If Iranian cinema has a home, it’s the automobile. Like Abbas Kiarostami’s Taste of Cherry and Ten, Jafar Panahi’s Tehran Taxi, Rakhshan Bani-Etemad’s Tales, Ali Ahmadzade’s Atomic Heart is a road movie without any particular destination in mind, drifting idly through Tehran’s twilight streets, through conversations about atomic mothers and dormant dictators.
But where those other films are situated in a distinctly Iranian milieu, Atomic Heart feels equally influenced by independent American filmmaking: specifically, Jim Jarmusch and David Lynch. The film’s first forty-ish minutes has a distinctly Jarmuschian hang-out vibe, drifting idly through middle-class malaise and soupy dreaminess. Conversations have that peculiar brand of casual ridiculousess familiar to anyone who’s stayed up too late talking with friends.
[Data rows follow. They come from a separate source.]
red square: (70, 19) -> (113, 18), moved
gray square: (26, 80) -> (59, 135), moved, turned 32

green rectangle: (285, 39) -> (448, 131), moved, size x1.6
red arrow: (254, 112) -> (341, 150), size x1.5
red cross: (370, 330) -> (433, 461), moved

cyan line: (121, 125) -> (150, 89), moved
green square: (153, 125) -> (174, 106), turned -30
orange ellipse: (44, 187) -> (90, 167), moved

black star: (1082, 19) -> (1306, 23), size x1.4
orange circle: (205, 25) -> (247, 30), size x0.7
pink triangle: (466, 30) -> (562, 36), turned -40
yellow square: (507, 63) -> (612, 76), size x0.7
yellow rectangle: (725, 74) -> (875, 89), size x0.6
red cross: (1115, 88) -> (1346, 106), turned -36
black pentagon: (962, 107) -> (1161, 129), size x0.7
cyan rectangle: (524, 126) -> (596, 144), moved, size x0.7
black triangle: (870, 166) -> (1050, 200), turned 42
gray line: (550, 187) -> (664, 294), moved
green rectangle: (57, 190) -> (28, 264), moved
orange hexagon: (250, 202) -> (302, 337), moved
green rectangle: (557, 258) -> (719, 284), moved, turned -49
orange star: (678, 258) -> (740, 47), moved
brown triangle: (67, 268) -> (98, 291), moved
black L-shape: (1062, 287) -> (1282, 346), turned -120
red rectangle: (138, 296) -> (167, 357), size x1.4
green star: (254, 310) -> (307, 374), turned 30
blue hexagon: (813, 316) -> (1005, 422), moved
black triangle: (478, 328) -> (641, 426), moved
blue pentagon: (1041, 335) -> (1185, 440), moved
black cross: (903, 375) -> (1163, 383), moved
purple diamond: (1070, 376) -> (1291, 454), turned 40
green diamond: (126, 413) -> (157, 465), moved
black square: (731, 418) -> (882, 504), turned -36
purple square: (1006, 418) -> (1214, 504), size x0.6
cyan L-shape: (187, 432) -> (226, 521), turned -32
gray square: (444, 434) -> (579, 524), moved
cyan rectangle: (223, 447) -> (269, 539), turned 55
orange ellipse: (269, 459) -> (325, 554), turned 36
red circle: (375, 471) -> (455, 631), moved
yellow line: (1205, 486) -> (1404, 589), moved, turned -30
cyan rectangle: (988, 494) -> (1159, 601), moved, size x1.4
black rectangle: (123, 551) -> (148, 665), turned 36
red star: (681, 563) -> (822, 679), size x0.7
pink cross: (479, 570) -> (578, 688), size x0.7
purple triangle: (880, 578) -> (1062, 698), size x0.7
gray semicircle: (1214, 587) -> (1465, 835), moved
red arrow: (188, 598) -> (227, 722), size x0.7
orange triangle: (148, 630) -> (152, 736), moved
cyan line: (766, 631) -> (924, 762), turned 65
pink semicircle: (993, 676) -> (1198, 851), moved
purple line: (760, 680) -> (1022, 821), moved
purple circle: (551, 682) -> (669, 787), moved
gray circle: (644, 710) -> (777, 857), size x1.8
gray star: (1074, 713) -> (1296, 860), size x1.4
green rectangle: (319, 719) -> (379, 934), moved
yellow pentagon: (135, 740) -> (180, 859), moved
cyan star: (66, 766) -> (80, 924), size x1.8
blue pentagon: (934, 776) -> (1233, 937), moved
Around the midpoint, a car accident – and the arrival of a mysterious, well-dressed stranger (Mohammad Reza Golzar) – sends protagonists (Taraneh Alidoosti and Pegah Ahangarani) deeper into the dream-world, entering a dense, nightmarish smog.
I kind of wish that Ahmadzade has embraced this sort of narrative distortion further – it never fully embraces the surreal aesthetic it flirts with – but I suspect I’m missing a hefty chunk of the subtext. I’m still making my mind up, but Atomic Heart is definitely worth seeing for yourself.